Не просто безусловной заслугой, но и главным достижением первого срока Путина стало осознание самостоятельности и самоценности России. Воспринимаемая ранее как случайный обломок некогда великого и могучего Советского Союза, брошенный роком в кромешные водовороты истории, Россия именно при Путине и во многом благодаря ему осознала нормальность своей отдельности, отделенности от других клочков СССР. Именно в первый срок Путина, во многом в результате второй чеченской войны наша Родина обрела собственную гордость и представление о собственном национальном (то есть общественном) достоинстве.
Российский патриотизм оформился и стал доминировать в общественном сознании после дефолта 1998 года, и Путин сумел опереться на него и использовать его, «поймав волну» народных чаяний и став их сколь угодно непривлекательным, но внятным и последовательным выразителем. Тем самым он укрепил и узаконил российский патриотизм, сделав его из враждебного государству недоразумения повседневной нормой жизни.
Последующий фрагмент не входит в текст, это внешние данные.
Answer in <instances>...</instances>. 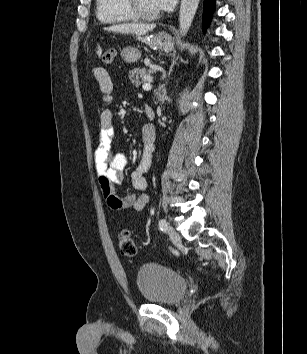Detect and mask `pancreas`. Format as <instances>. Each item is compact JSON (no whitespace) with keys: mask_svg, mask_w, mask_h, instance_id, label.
I'll return each instance as SVG.
<instances>
[{"mask_svg":"<svg viewBox=\"0 0 307 354\" xmlns=\"http://www.w3.org/2000/svg\"><path fill=\"white\" fill-rule=\"evenodd\" d=\"M154 72L155 71L152 69L135 68L129 71V79L135 87H139L142 83L152 80V74Z\"/></svg>","mask_w":307,"mask_h":354,"instance_id":"pancreas-1","label":"pancreas"}]
</instances>
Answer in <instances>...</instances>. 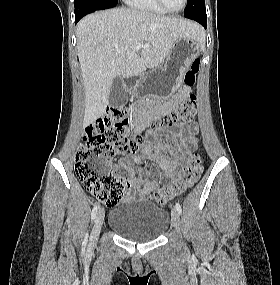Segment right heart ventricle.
<instances>
[{
  "label": "right heart ventricle",
  "mask_w": 280,
  "mask_h": 285,
  "mask_svg": "<svg viewBox=\"0 0 280 285\" xmlns=\"http://www.w3.org/2000/svg\"><path fill=\"white\" fill-rule=\"evenodd\" d=\"M128 5L145 12H152L158 14L166 13L158 4L156 0H126Z\"/></svg>",
  "instance_id": "1"
}]
</instances>
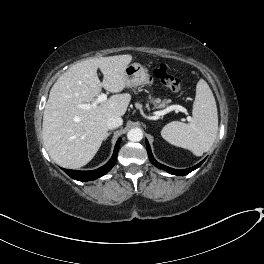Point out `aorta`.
I'll return each instance as SVG.
<instances>
[{
  "mask_svg": "<svg viewBox=\"0 0 264 264\" xmlns=\"http://www.w3.org/2000/svg\"><path fill=\"white\" fill-rule=\"evenodd\" d=\"M127 138L129 141L138 142L143 138V132L139 128H133L128 131Z\"/></svg>",
  "mask_w": 264,
  "mask_h": 264,
  "instance_id": "aorta-1",
  "label": "aorta"
}]
</instances>
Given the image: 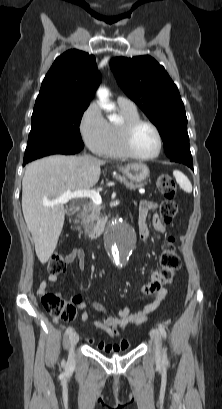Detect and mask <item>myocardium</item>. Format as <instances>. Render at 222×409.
<instances>
[{
    "label": "myocardium",
    "mask_w": 222,
    "mask_h": 409,
    "mask_svg": "<svg viewBox=\"0 0 222 409\" xmlns=\"http://www.w3.org/2000/svg\"><path fill=\"white\" fill-rule=\"evenodd\" d=\"M140 125H148L150 126L156 133L158 137V148L155 153L147 156L139 155L137 154L133 147H132V135L134 131L140 126ZM120 145L126 156L136 159V160H141V161H148V160H153L157 158L163 149V136L156 124L153 122L146 120V119H134L130 121H126L121 125L120 128Z\"/></svg>",
    "instance_id": "1"
}]
</instances>
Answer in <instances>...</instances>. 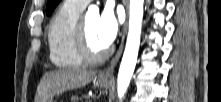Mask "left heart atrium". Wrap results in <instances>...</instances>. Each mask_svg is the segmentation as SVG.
Masks as SVG:
<instances>
[{"mask_svg": "<svg viewBox=\"0 0 221 102\" xmlns=\"http://www.w3.org/2000/svg\"><path fill=\"white\" fill-rule=\"evenodd\" d=\"M120 18L111 6H107L98 17L97 37L105 46L110 45L119 29Z\"/></svg>", "mask_w": 221, "mask_h": 102, "instance_id": "1", "label": "left heart atrium"}]
</instances>
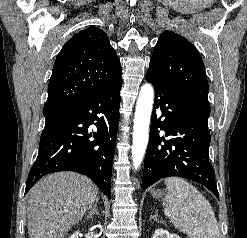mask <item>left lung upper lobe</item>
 <instances>
[{"label": "left lung upper lobe", "instance_id": "left-lung-upper-lobe-1", "mask_svg": "<svg viewBox=\"0 0 247 238\" xmlns=\"http://www.w3.org/2000/svg\"><path fill=\"white\" fill-rule=\"evenodd\" d=\"M173 93L210 114L208 81L197 49L184 37L164 31L154 47L148 69Z\"/></svg>", "mask_w": 247, "mask_h": 238}]
</instances>
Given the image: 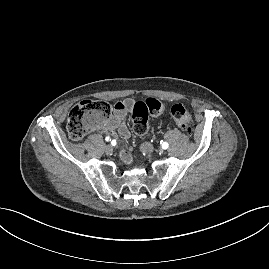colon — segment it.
<instances>
[{"instance_id":"obj_1","label":"colon","mask_w":269,"mask_h":269,"mask_svg":"<svg viewBox=\"0 0 269 269\" xmlns=\"http://www.w3.org/2000/svg\"><path fill=\"white\" fill-rule=\"evenodd\" d=\"M164 107L160 101L149 98L136 102L133 106L132 119L134 132L143 136L148 131L150 115H158ZM171 115L176 124L184 131L191 133L193 118L190 112L182 105L171 107ZM110 114L108 103L99 100H84L73 106L67 119V132L72 140L82 139L89 131L104 124Z\"/></svg>"}]
</instances>
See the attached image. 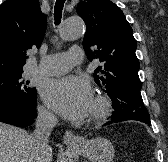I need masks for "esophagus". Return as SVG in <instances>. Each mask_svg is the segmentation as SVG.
<instances>
[{
    "label": "esophagus",
    "instance_id": "obj_1",
    "mask_svg": "<svg viewBox=\"0 0 168 162\" xmlns=\"http://www.w3.org/2000/svg\"><path fill=\"white\" fill-rule=\"evenodd\" d=\"M64 143L67 145H77L82 142L81 138L75 136L73 132L67 130L63 136Z\"/></svg>",
    "mask_w": 168,
    "mask_h": 162
}]
</instances>
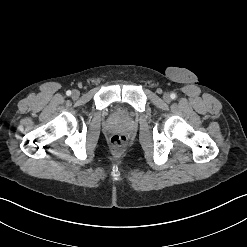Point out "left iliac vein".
Listing matches in <instances>:
<instances>
[{
  "label": "left iliac vein",
  "instance_id": "4c4485c4",
  "mask_svg": "<svg viewBox=\"0 0 247 247\" xmlns=\"http://www.w3.org/2000/svg\"><path fill=\"white\" fill-rule=\"evenodd\" d=\"M163 99H164L166 102H170V100H171L170 94H169V93H164Z\"/></svg>",
  "mask_w": 247,
  "mask_h": 247
}]
</instances>
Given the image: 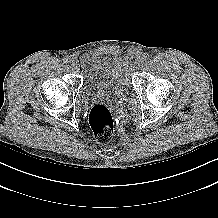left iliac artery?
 <instances>
[{"label": "left iliac artery", "instance_id": "left-iliac-artery-1", "mask_svg": "<svg viewBox=\"0 0 218 218\" xmlns=\"http://www.w3.org/2000/svg\"><path fill=\"white\" fill-rule=\"evenodd\" d=\"M149 54L148 53H144L143 55H142V59H143V61H147L148 59H149Z\"/></svg>", "mask_w": 218, "mask_h": 218}]
</instances>
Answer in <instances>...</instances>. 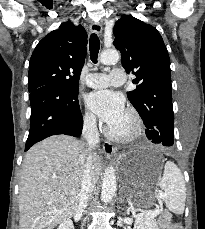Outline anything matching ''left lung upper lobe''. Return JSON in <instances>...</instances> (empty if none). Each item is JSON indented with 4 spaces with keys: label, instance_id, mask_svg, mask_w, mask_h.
I'll return each mask as SVG.
<instances>
[{
    "label": "left lung upper lobe",
    "instance_id": "5c2ea615",
    "mask_svg": "<svg viewBox=\"0 0 205 229\" xmlns=\"http://www.w3.org/2000/svg\"><path fill=\"white\" fill-rule=\"evenodd\" d=\"M113 45L121 52L122 66L136 76L135 90L127 92L129 101L146 126V135L161 127L172 146L174 113L171 96V69L168 51L157 29L132 16L122 15L114 26ZM148 138V137H147Z\"/></svg>",
    "mask_w": 205,
    "mask_h": 229
}]
</instances>
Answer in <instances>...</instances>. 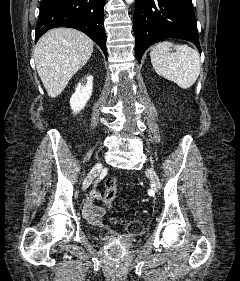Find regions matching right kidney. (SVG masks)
<instances>
[{
  "label": "right kidney",
  "mask_w": 240,
  "mask_h": 281,
  "mask_svg": "<svg viewBox=\"0 0 240 281\" xmlns=\"http://www.w3.org/2000/svg\"><path fill=\"white\" fill-rule=\"evenodd\" d=\"M93 89V77L88 76L86 81L78 83L75 93L70 99V107L74 113L80 112L91 97Z\"/></svg>",
  "instance_id": "ca27d5eb"
}]
</instances>
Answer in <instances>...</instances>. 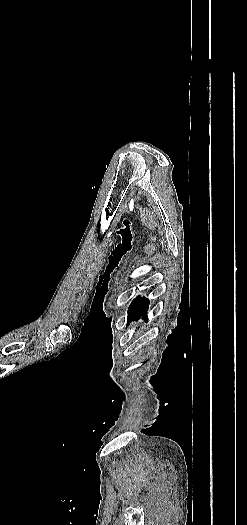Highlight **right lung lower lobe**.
<instances>
[{
  "instance_id": "right-lung-lower-lobe-1",
  "label": "right lung lower lobe",
  "mask_w": 247,
  "mask_h": 525,
  "mask_svg": "<svg viewBox=\"0 0 247 525\" xmlns=\"http://www.w3.org/2000/svg\"><path fill=\"white\" fill-rule=\"evenodd\" d=\"M149 300L145 297L137 296L130 304L128 309V324L140 317L147 320V310L149 307Z\"/></svg>"
}]
</instances>
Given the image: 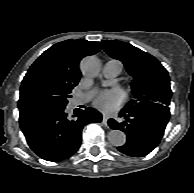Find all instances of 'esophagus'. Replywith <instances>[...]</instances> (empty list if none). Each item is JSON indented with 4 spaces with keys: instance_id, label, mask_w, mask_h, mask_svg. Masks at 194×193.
Segmentation results:
<instances>
[{
    "instance_id": "obj_1",
    "label": "esophagus",
    "mask_w": 194,
    "mask_h": 193,
    "mask_svg": "<svg viewBox=\"0 0 194 193\" xmlns=\"http://www.w3.org/2000/svg\"><path fill=\"white\" fill-rule=\"evenodd\" d=\"M102 122H103L104 125H107V123H108V116L103 115Z\"/></svg>"
}]
</instances>
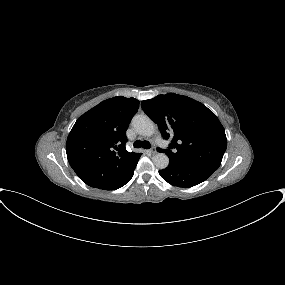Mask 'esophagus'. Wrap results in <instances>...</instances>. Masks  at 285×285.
Masks as SVG:
<instances>
[{
	"mask_svg": "<svg viewBox=\"0 0 285 285\" xmlns=\"http://www.w3.org/2000/svg\"><path fill=\"white\" fill-rule=\"evenodd\" d=\"M149 152L154 155L157 151L155 147H152L151 149H149Z\"/></svg>",
	"mask_w": 285,
	"mask_h": 285,
	"instance_id": "obj_1",
	"label": "esophagus"
}]
</instances>
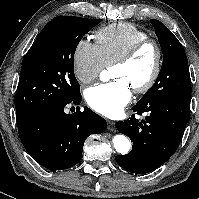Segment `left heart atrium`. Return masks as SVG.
Instances as JSON below:
<instances>
[{
	"label": "left heart atrium",
	"mask_w": 199,
	"mask_h": 199,
	"mask_svg": "<svg viewBox=\"0 0 199 199\" xmlns=\"http://www.w3.org/2000/svg\"><path fill=\"white\" fill-rule=\"evenodd\" d=\"M86 102L96 112L117 117L124 111L131 99L129 84L124 79H116L105 84H97L86 91Z\"/></svg>",
	"instance_id": "obj_1"
}]
</instances>
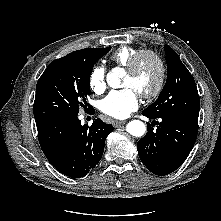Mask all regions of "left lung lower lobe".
<instances>
[{"label": "left lung lower lobe", "mask_w": 221, "mask_h": 221, "mask_svg": "<svg viewBox=\"0 0 221 221\" xmlns=\"http://www.w3.org/2000/svg\"><path fill=\"white\" fill-rule=\"evenodd\" d=\"M142 114L150 119L144 111ZM148 124V132L138 141L137 150L142 163L156 175H167L175 171L185 161L192 150L197 133L198 121L161 118L153 131Z\"/></svg>", "instance_id": "obj_1"}]
</instances>
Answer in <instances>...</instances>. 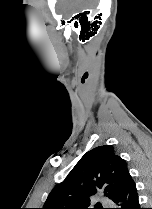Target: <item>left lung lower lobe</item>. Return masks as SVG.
Segmentation results:
<instances>
[{"label": "left lung lower lobe", "mask_w": 152, "mask_h": 209, "mask_svg": "<svg viewBox=\"0 0 152 209\" xmlns=\"http://www.w3.org/2000/svg\"><path fill=\"white\" fill-rule=\"evenodd\" d=\"M115 209H141L135 182L130 176L121 191L112 199Z\"/></svg>", "instance_id": "1"}]
</instances>
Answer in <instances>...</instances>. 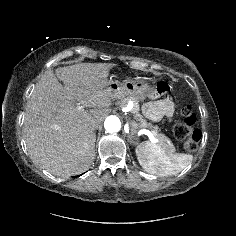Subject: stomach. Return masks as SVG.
<instances>
[{
	"mask_svg": "<svg viewBox=\"0 0 236 236\" xmlns=\"http://www.w3.org/2000/svg\"><path fill=\"white\" fill-rule=\"evenodd\" d=\"M107 90L115 98H129L135 103L144 101L147 99L153 92V86L140 77H129L123 80L122 82L110 80L107 85ZM132 127V136L130 141H135V133L139 126L136 123L131 124Z\"/></svg>",
	"mask_w": 236,
	"mask_h": 236,
	"instance_id": "obj_1",
	"label": "stomach"
}]
</instances>
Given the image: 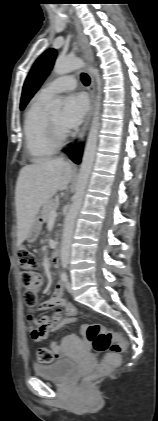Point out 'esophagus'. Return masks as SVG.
I'll return each instance as SVG.
<instances>
[{"label":"esophagus","mask_w":158,"mask_h":421,"mask_svg":"<svg viewBox=\"0 0 158 421\" xmlns=\"http://www.w3.org/2000/svg\"><path fill=\"white\" fill-rule=\"evenodd\" d=\"M74 18V23L76 26V31H77V35H78V42H79V46L81 49V52L83 54V57L85 59V61L87 62L88 65H93L94 63V54H93V50L91 48V46L89 45L88 42V38L87 36L84 34L82 26L80 24V22L75 18ZM89 76H90V85H89V94H90V107L89 110L87 112V115L85 117L83 126L78 134V143H82L83 138L85 136V133L89 127L90 124V120L92 117V113L94 110V105H95V81H94V77L92 75L91 72H89Z\"/></svg>","instance_id":"esophagus-1"}]
</instances>
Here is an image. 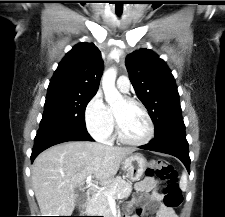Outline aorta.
I'll return each mask as SVG.
<instances>
[{
  "label": "aorta",
  "instance_id": "aorta-1",
  "mask_svg": "<svg viewBox=\"0 0 225 217\" xmlns=\"http://www.w3.org/2000/svg\"><path fill=\"white\" fill-rule=\"evenodd\" d=\"M117 77L116 68L107 69L102 76V88L106 102L112 107L123 101L121 93L115 87Z\"/></svg>",
  "mask_w": 225,
  "mask_h": 217
}]
</instances>
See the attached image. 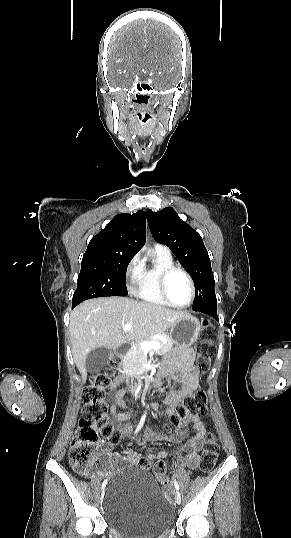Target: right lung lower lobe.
Instances as JSON below:
<instances>
[{
  "label": "right lung lower lobe",
  "mask_w": 291,
  "mask_h": 538,
  "mask_svg": "<svg viewBox=\"0 0 291 538\" xmlns=\"http://www.w3.org/2000/svg\"><path fill=\"white\" fill-rule=\"evenodd\" d=\"M78 304H72V308H74L75 306H77Z\"/></svg>",
  "instance_id": "obj_1"
}]
</instances>
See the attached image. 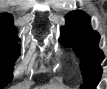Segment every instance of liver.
Segmentation results:
<instances>
[{"label":"liver","instance_id":"liver-1","mask_svg":"<svg viewBox=\"0 0 107 89\" xmlns=\"http://www.w3.org/2000/svg\"><path fill=\"white\" fill-rule=\"evenodd\" d=\"M43 87H44L43 89H63L62 87L49 88V87H52V86H49V85H46V86H43Z\"/></svg>","mask_w":107,"mask_h":89}]
</instances>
Однако этот патриотизм был преимущественно негати— вистским, не только рожденным, но и выражающим себя в противостоянии, в «отстраивании» от окружающего мира. Недаром наиболее удачные (а точнее, первые и последние в нашей стране удачные) выражения национальной идеи Путиным — «мочить в сортире!» и «кто нас обидел, три дня не проживет» — носили негативный, а не позитивный характер, выражали не наши содержательные ценности, а наше отличие от наших конкурентов как ценность.
Логичным было бы ожидать, что второй срок путинского президентства станет временем артикулирования и закрепления в общественном сознании наиболее важной, позитивной части национальной идеи и, таким образом, временем складывания национального мифа. Это исключительно важно, так как именно такой миф— концентрированное выражение достоинств и преимуществ страны — делает ее привлекательной для той или иной части человечества и не только объясняет, но во многом и обусловливает ее роль в общем развитии мира.
Но русский бог лукав.
Как мы знаем, этого не произошло — и, скорее всего, при действующем президенте и его соратниках, какое бы время они ни оставались у власти, уже не произойдет, и поэтому становление самосознания России, завершение артикуляции ее позитивной национальной идеи и самоидентификации в целом откладывается на неопределенное будущее.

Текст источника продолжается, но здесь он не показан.